Adults caught using or possessing cannabis are more likely to be charged, rather than cautioned, in Western Sydney than in affluent areas of Sydney.
The data, taken over the last five years, exhibits how NSW Police using their discretion can result in more charges for those in poorer suburbs, for the exact same offences.
In Sydney’s Northern Beaches, 75 per cent of those caught with cannabis were issued a warning – a vast distinction between the 36 per cent of those in Penrith.
Cannabis cautioning system
NSW Police have the option to use the Cannabis Cautioning Scheme for drug possession in small quantities.
The Scheme can’t apply to people who have prior convictions for drug offences, or violent or sexual offences and only two cautions can be given per person.
The caution enables Police to refer people to Alcohol and Drug Information Service rather than issuing fines or pressing charges.
A Cannabis class war
Greens MP David Shoebridge emphasises that this data proves “postcode justice” in NSW.
“If you live in the wealthy parts of Sydney, you’re vastly more likely to get a cannabis caution,” he said.
“Policing of cannabis is really a class war – the poorer you are the more likely it is you will be taken to court by the police.”
Those located in the Hunter are over twice as likely to be charged as opposed to being cautioned. Twenty-four (24) per cent of people caught with cannabis in the Upper Hunter Shire compared to 75 per cent in North Sydney, and 66 per cent in Byron.

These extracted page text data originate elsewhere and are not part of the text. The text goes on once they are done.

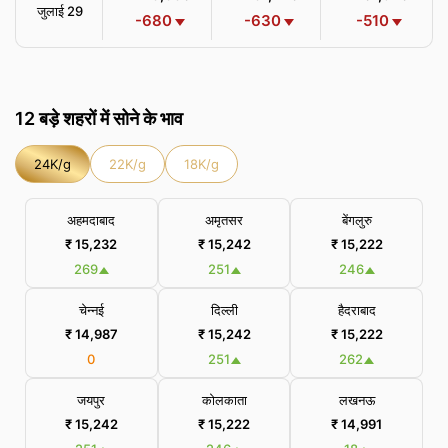
जुलाई 29
-680
-630
-510
12 बड़े शहरों में सोने के भाव
24K/g
22K/g
18K/g
अहमदाबाद
अमृतसर
बेंगलुरु
₹ 15,232
₹ 15,242
₹ 15,222
269
251
246
चेन्नई
दिल्ली
हैदराबाद
₹ 14,987
₹ 15,242
₹ 15,222
0
251
262
जयपुर
कोलकाता
लखनऊ
₹ 15,242
₹ 15,222
₹ 14,991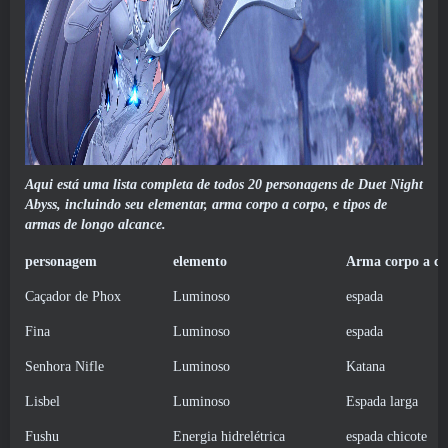
Aqui está uma lista completa de todos 20 personagens de Duet Night
Abyss, incluindo seu elementar, arma corpo a corpo, e tipos de
armas de longo alcance.
personagem
elemento
Arma corpo a co
Caçador de Phox
Luminoso
espada
Fina
Luminoso
espada
Senhora Nifle
Luminoso
Katana
Lisbel
Luminoso
Espada larga
Fushu
Energia hidrelétrica
espada chicote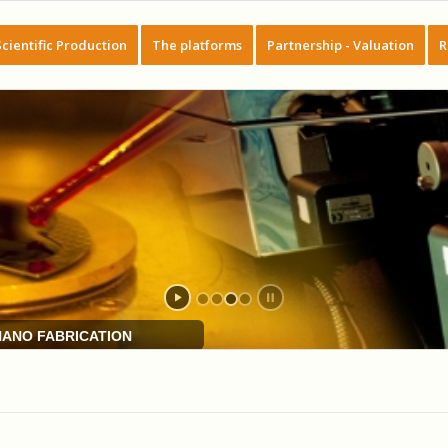
Scientific Production
The platforms
Partnership - Valuation
R
NANO FABRICATION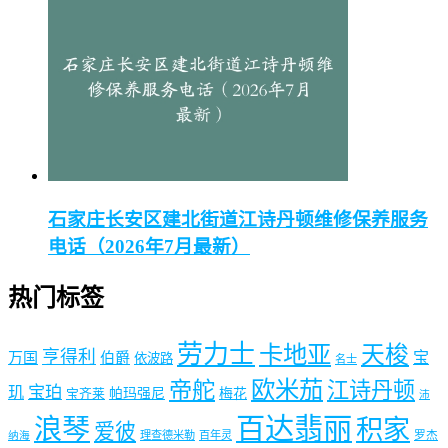
石家庄长安区建北街道江诗丹顿维修保养服务
电话（2026年7月最新）
热门标签
劳力士
卡地亚
天梭
亨得利
宝
万国
伯爵
依波路
名士
欧米茄
帝舵
江诗丹顿
宝珀
玑
帕玛强尼
梅花
宝齐莱
沛
百达翡丽
浪琴
积家
爱彼
理查德米勒
百年灵
罗杰
纳海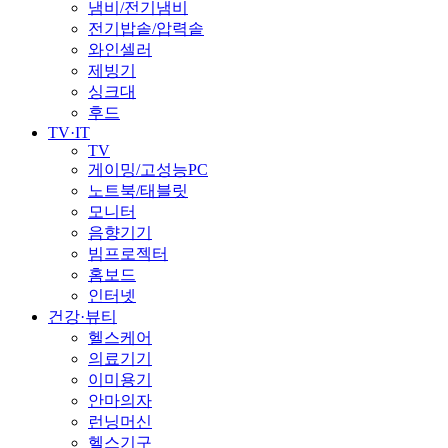
냄비/전기냄비
전기밥솥/압력솥
와인셀러
제빙기
싱크대
후드
TV·IT
TV
게이밍/고성능PC
노트북/태블릿
모니터
음향기기
빔프로젝터
홈보드
인터넷
건강·뷰티
헬스케어
의료기기
이미용기
안마의자
런닝머신
헬스기구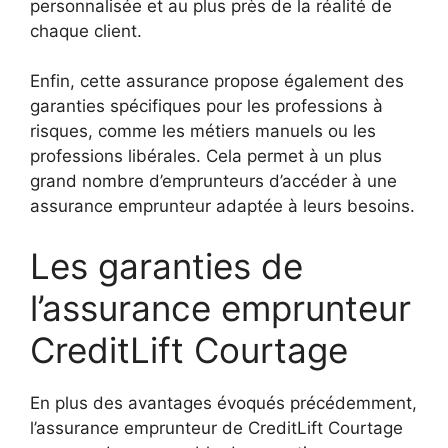
personnalisée et au plus près de la réalité de
chaque client.
Enfin, cette assurance propose également des
garanties spécifiques pour les professions à
risques, comme les métiers manuels ou les
professions libérales. Cela permet à un plus
grand nombre d’emprunteurs d’accéder à une
assurance emprunteur adaptée à leurs besoins.
Les garanties de
l’assurance emprunteur
CreditLift Courtage
En plus des avantages évoqués précédemment,
l’assurance emprunteur de CreditLift Courtage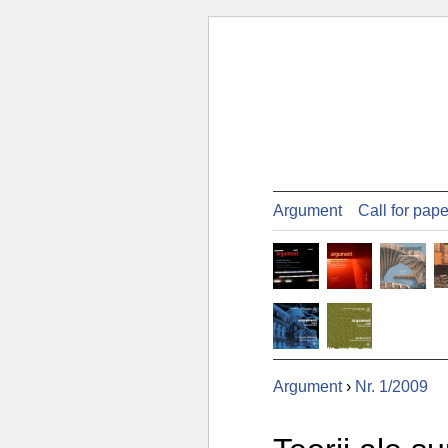
Argument
Call for pap
Argument
›
Nr. 1/2009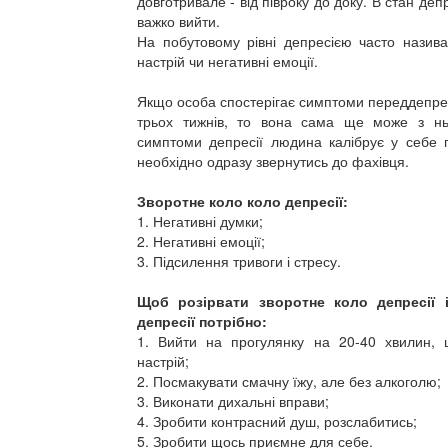
довготривале - від півроку до доку. В стан депр
важко вийти.
На побутовому рівні депресією часто назива
настрій чи негативні емоції.
Якщо особа спостерігає симптоми переддепре
трьох тижнів, то вона сама ще може з нь
симптоми депресії людина калібрує у себе п
необхідно одразу звернутись до фахівця.
Зворотне коло коло депресії:
1. Негативні думки;
2. Негативні емоції;
3. Підсилення тривоги і стресу.
Щоб розірвати зворотне коло депресії 
депресії потрібно:
1. Вийти на прогулянку на 20-40 хвилин,
настрій;
2. Посмакувати смачну їжу, але без алкоголю;
3. Виконати дихальні вправи;
4. Зробити контрасний душ, розслабитись;
5. Зробити щось приємне для себе.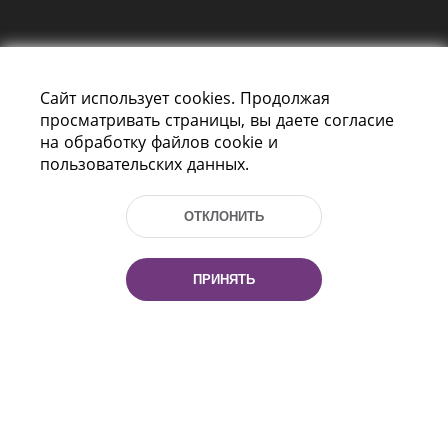
Сайт использует cookies. Продолжая
просматривать страницы, вы даете согласие
на обработку файлов cookie и
пользовательских данных.
Пр-т Независимости 116
г. Минск, Республика Беларусь, 220114
Тел.: (+375 17) 368 37 37, Факс: (+375 17)
ОТКЛОНИТЬ
368 97 06
Эл. почта: inbox@nlb.by
ПРИНЯТЬ
Все права защищены
«Национальная библиотека
Беларуси» 2006 — 2026
Разработка сайта:
mrsoft.by
Техподдержка:
pras.by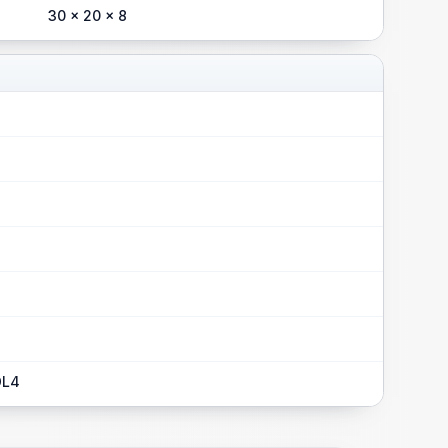
30 x 20 x 8
DL4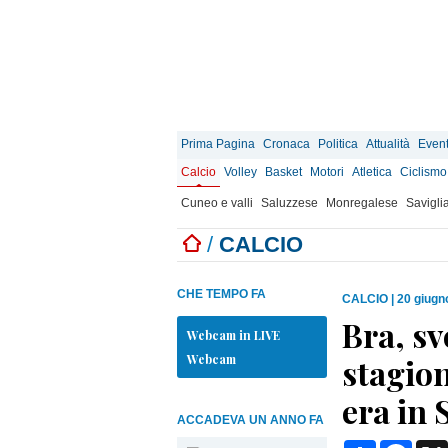
Prima Pagina
Cronaca
Politica
Attualità
Event
Calcio
Volley
Basket
Motori
Atletica
Ciclismo
Cuneo e valli
Saluzzese
Monregalese
Savigli
/
CALCIO
CHE TEMPO FA
CALCIO
|
20 giugn
Bra, sv
Webcam in LIVE
Webcam
stagion
era in 
ACCADEVA UN ANNO FA
Condividi
Face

Police discretion benefits the wealthy, non-Indigenous
BOCSAR data also revealed in 2017 that Police were four times more likely to issue cautions to non-Indigenous people. The impact of being charged and landing in the criminal justice system as an Indigenous person can be devastating.
Once charged, Indigenous Australians often receive harsher sentences for cannabis conviction, compared with non-Indigenous Australians. The conviction rate is the same for both groups, however, the outcome of the sentences varies.
Drug decriminalisation is the future
Will Tregnoning, Executive Director of Unharm, said cannabis possession should not be criminalised at all.
“There’s a huge global movement away from criminalising cannabis,” he said.
“This is a substance that is entirely manageable. Most people who use cannabis use it infrequently. It’s a minor part of their lives. Many successful people have used cannabis. The idea that there’s some kind of public health benefit in criminalising its use is ridiculous.”
He said a criminal record for cannabis use “stays with you for life”.
“It’s like a ball and chain around your leg – all for possession of a plant that should be legal. Drug use happens right through society, but it’s the least powerful who end up being the targets.”
“There’s better people in Sydney” says police officer
A NSW Police officer told the Newcastle Herald that there were “worse crims” north of Sydney.
“The police have to deal with a lot in those areas. There’s better people in Sydney,” he said.
He believed the Hunter and Central Coast were receiving much fewer cautions because those caught with cannabis had already received two cautions or had prior convictions.
Mr Shoebridge disagreed and didn’t believe that this could account for such a vast difference between areas.
“Policing cannabis has failed. What it ends up delivering is serious and random harm as people are taken to court and prosecuted with all the social and economic damage that causes.
“It’s time to listen to the evidence, learn from overseas experience and legalise cannabis.”